Because He Is Her Son
Setelah
Harry pergi, Snape masih terdiam. Terpejam dan tak bergerak sama sekali. Snape
bahkan ragu apa jantungnya masih berdetak dan napasnya masih ada, tapi dia
yakin seribu persen dia belum mati.
Sakit.
Sakit sekali.
Rasa
sakit itu menderanya habis-habisan, seolah ingin menyiksanya tapi tak
mengizinkan dia mati. Lebih buruk dari itu bahkan setelah dia memohon pada
siapapun agar mengizinkannya mati, ia masih hidup dan bahkan belum ada
tanda-tanda untuk mati. Tuhan membiarkan Snape hidup dengan segala rasa sakit
itu.
Sesungguhnya,
perasaannya gamang. Di sisi lain, ia lega bahwa saat seperti ini ternyata sudah
ada tepat sesenti di depan matanya; hanya ia belum beranjak pergi. Saat-saat
yang ditunggunya selama belasan tahun. Saat pertemuan dengan Lily. Ya, Lily,
setelah selama ini dan betapa perasaanya masih sama dan tidak berubah sama
sekali. Atau mungkin makin besar? Snape tak tahu persis. Yang dia pahami adalah
dia mencintai Lily dan dia akan mati membawa seluruh cinta itu. Lily mati
karena cinta dan sepertinya Snape juga akan begitu.
Di
sisi yang satunya lagi, Snape tahu persis bahwa perjuangan Harry masih panjang
dan tak kecil kemungkinan bahwa anak Lily itu akan mati. Oleh sebab apapun.
Walau Snape berharap agar Harry masih bisa bertahan hidup karena setelah
belasan tahun hidup dalam kungkungan bayangan ketakutan oleh Dark Lord, Harry
berhak bahagia. Sangat berhak bahagia. Apalagi dia anak Lily. Satu hal yang
Snape sesali bahwa ia tak sempat berkata apapun menyangkut perasaannya terhadap
ibunya kepada bocah itu. Hanya menyalurkannya lewat pensieve sembari berharap bahwa itu akan cukup menjelaskan kepada
Harry alasan sikapnya selama ini.
Snape
kini mengubah posisi rebahnya menjadi seratus persen berbaring. Padahal, dia
sudah siap untuk mati. Apalagi yang Ia tunggu?
Sambil
menanti, Snape kembali pada masa-masa ketika ia masih melindungi Harry Potter
dengan cara yang begitu menyedihkan.

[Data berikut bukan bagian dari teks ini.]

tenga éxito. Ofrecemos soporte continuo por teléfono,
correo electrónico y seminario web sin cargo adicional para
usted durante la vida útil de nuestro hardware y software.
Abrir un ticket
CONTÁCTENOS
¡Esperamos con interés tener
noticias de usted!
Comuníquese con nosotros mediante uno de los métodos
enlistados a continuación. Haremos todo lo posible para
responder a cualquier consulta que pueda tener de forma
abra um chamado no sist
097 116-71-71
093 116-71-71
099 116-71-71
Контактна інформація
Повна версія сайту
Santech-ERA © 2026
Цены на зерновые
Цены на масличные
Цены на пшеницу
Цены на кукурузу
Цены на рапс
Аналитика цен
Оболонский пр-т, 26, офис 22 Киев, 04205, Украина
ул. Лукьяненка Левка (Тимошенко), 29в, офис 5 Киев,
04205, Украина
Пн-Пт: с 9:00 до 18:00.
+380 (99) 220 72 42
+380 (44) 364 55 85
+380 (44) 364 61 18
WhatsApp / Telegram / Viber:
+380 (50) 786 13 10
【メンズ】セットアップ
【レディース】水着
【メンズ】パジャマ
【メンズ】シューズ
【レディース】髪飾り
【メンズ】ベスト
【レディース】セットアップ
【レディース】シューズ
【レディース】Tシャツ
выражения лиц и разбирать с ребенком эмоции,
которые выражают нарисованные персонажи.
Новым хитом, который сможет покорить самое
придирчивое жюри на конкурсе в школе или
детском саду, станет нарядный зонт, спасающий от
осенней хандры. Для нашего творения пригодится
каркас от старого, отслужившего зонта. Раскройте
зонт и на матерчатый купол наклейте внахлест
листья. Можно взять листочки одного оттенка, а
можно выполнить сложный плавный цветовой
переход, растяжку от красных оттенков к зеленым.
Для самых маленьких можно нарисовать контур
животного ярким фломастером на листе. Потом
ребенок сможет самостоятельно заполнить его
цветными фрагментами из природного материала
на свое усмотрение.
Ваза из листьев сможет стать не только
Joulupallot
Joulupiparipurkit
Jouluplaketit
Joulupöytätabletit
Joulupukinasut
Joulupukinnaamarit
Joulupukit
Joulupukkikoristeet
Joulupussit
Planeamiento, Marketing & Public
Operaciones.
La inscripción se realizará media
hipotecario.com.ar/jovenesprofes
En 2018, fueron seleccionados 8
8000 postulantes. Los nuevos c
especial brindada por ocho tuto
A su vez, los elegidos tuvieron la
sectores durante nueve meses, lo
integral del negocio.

Pun begitu lucu sampai Snape tak tahu
bagian mana yang harus ia tertawakan. Snape tidak tahu mengapa dia begitu ingin
melindungi duplikat James Potter yang begitu dibencinya itu. Juga, mengapa dia
sangat menyayanginya sampai sejujurnya ia rela menukar apapun untuk hidup anak
lelaki itu. Tapi, Harry telah bertahan hidup begitu lama. Dan itu bukan
kebetulan, melainkan takdir. Apalagi dia
anak Lily.
Anak
Lily. Semua dilakukan Snape karena Harry anak Lily. Dan itu membuatnya merasa
seperti sedang melakukan kebaikan tanpa keikhlasan. Tapi, apa yang harus dia
ceritakan? Toh, dia memang melakukannya karena Harry anak Lily. Harry memiliki
mata Lily. Meski dia juga anak James Potter, Snape memandangnya sebagai anak
Lily. Lily Evans. Ya, dengan Evans.
Snape
membuka matanya ketika dia merasakan kehadiran sesuatu dan dia mendapati rusa
betina perak sedang berlari-lari mengelilinginya. Ia kenal yang satu itu.

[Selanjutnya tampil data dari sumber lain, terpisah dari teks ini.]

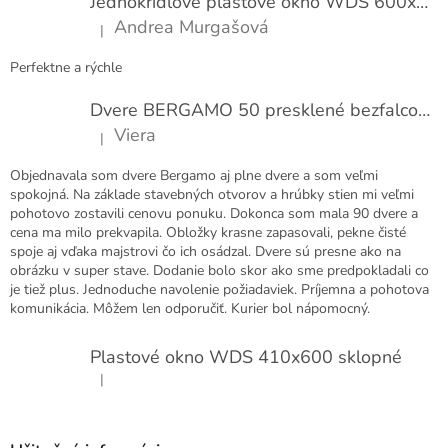
Jednokrídlové plastové okno WDS 600x1000
i
Andrea Murgašová
|
e
Hodnotenie produktu je 5 z 5 hviezdičiek.
Perfektne a rýchle
Dvere BERGAMO 50 presklené bezfalcové EXTRA
Viera
|
Hodnotenie produktu je 5 z 5 hviezdičiek.
Objednavala som dvere Bergamo aj plne dvere a som veľmi
spokojná. Na základe stavebných otvorov a hrúbky stien mi veľmi
pohotovo zostavili cenovu ponuku. Dokonca som mala 90 dvere a
cena ma milo prekvapila. Obložky krasne zapasovali, pekne čisté
spoje aj vďaka majstrovi čo ich osádzal. Dvere sú presne ako na
obrázku v super stave. Dodanie bolo skor ako sme predpokladali co
je tiež plus. Jednoduche navolenie požiadaviek. Príjemna a pohotova
komunikácia. Môžem len odporučiť. Kurier bol nápomocný.
Plastové okno WDS 410x600 sklopné
|
Hodnotenie produktu je 5 z 5 hviezdičiek.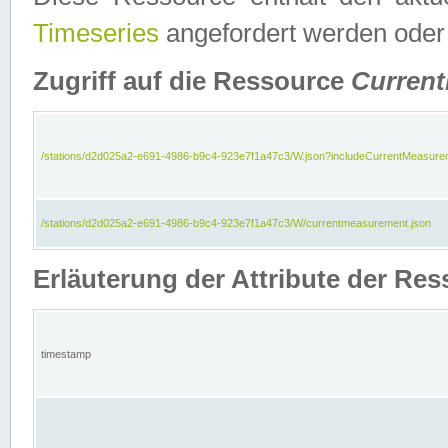
Timeseries
angefordert werden oder
Zugriff auf die Ressource
Curren
/stations/d2d025a2-e691-4986-b9c4-923e7f1a47c3/W.json?includeCurrentMeasure
/stations/d2d025a2-e691-4986-b9c4-923e7f1a47c3/W/currentmeasurement.json
Erläuterung der Attribute der R
timestamp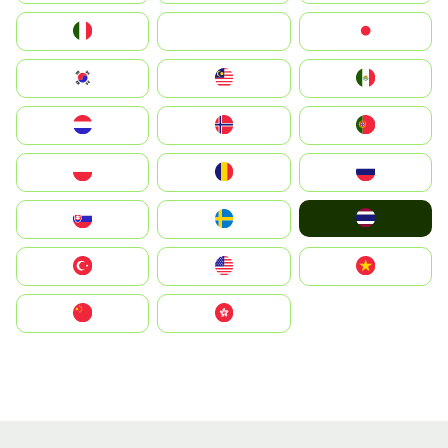
Italia
JA
Japan
South Korea
Malay
Mexico
Nederland
Norge
Portugal
Polska
România
Россия
ไทย
Slovensko
Ruoŧŧa
Türkiye
United States
Vietnam
中国
中國香港特別行政區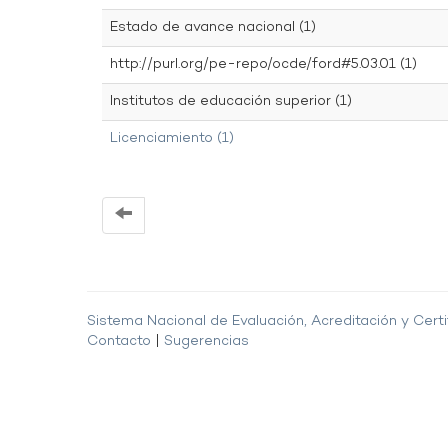
Estado de avance nacional (1)
http://purl.org/pe-repo/ocde/ford#5.03.01 (1)
Institutos de educación superior (1)
Licenciamiento (1)
Sistema Nacional de Evaluación, Acreditación y Certi
Contacto
|
Sugerencias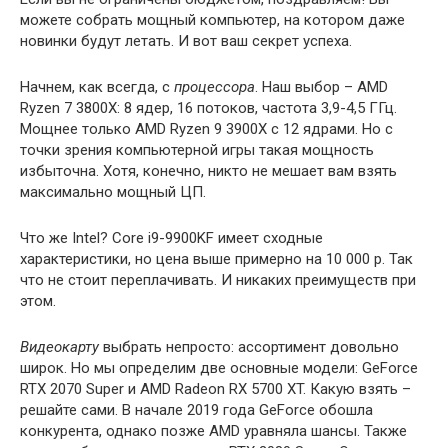
можете собрать мощный компьютер, на котором даже
новинки будут летать. И вот ваш секрет успеха.
Начнем, как всегда, с
процессора
. Наш выбор – AMD
Ryzen 7 3800X: 8 ядер, 16 потоков, частота 3,9-4,5 ГГц.
Мощнее только AMD Ryzen 9 3900X с 12 ядрами. Но с
точки зрения компьютерной игры такая мощность
избыточна. Хотя, конечно, никто не мешает вам взять
максимально мощный ЦП.
Что же Intel? Core i9-9900KF имеет сходные
характеристики, но цена выше примерно на 10 000 р. Так
что не стоит переплачивать. И никаких преимуществ при
этом.
Видеокарту
выбрать непросто: ассортимент довольно
широк. Но мы определим две основные модели: GeForce
RTX 2070 Super и AMD Radeon RX 5700 XT. Какую взять –
решайте сами. В начале 2019 года GeForce обошла
конкурента, однако позже AMD уравняла шансы. Также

Patronus. Tapi, siapa yang sempat-sempatnya mengiriminya patronus? Atau itu
adalah patronus miliknya (mengingat bentuknya memang sama persis dengan
miliknya)?
Tidak.
Memang sama, tapi itu bukan miliknya. Ia tidak merapalkan expecto patronum dan dia bahkan tak tahu di mana tongkatnya
sekarang.
Tapi,
ketika Snape mencoba tidak ambil pusing dengan patronus itu, ia melihat cahaya
perak itu menguar dan berubah tak lagi menjadi rusa betina, melainkan bayangan
manusia. Mata Snape terbelalak. Cahaya perak itu berubah menjadi bayangan sosok
yang begitu ia kenali. Bayangan sosok Lily.
“Menyedihkan,”
cahaya perak itu—Lily, berbicara. Snape bergeming. Ia terlalu terkejut bahkan
untuk menyadari bahwa patronus itu bisa
berbicara, dengan suara yang begitu jelas, dan suara sama seperti yang terakhir
Snape dengar entah berapa belas tahun yang lalu.
“Kau
mati untuk cinta, Severus? Jangan membuatku tertawa.” Lily berbicara dengan
suara bergetar—Snape mulai menyadari itu.
“Lily?”
tanpa bangkit, Snape menjulurkan tangannya dan berusaha meraih cahaya perak
itu. Tapi dia menyentuh udara. Dia tak merasakan apapun selain kesejukan yang
menjalar ke seluruh tubuhnya yang terasa perih dan sedetik setelahnya Snape
merasa sembuh.
“Kau
menyedihkan, Severus, sangat menyedihkan.” Lily berhenti untuk menatap tajam
mata kelam Snape, “Dan, ya, ini aku.”
“Mmm-maaf,
Lily, aku memang menyedihkan. Aku hh-hanya merasa perlu melakukan sesuatu—“
“Selama
ini, Severus, selama ini! Bagaimana mungkin kau bisa bertahan bahkan tanpa
mengatakan apa-apa? Bagaimana mungkin aku mengerti bahwa kau telah merasakan
itu begitu lama?” Snape tahu Lily menangis. Bayangan di depannya itu menangis.
“Bagaimana
kau bisa datang, Lily?”
“Karena
kau ingin aku datang, Severus.”
Snape
menghela napas. Kebahagiaan itu tiba-tiba muncul dan masuk ke dalam perutnya.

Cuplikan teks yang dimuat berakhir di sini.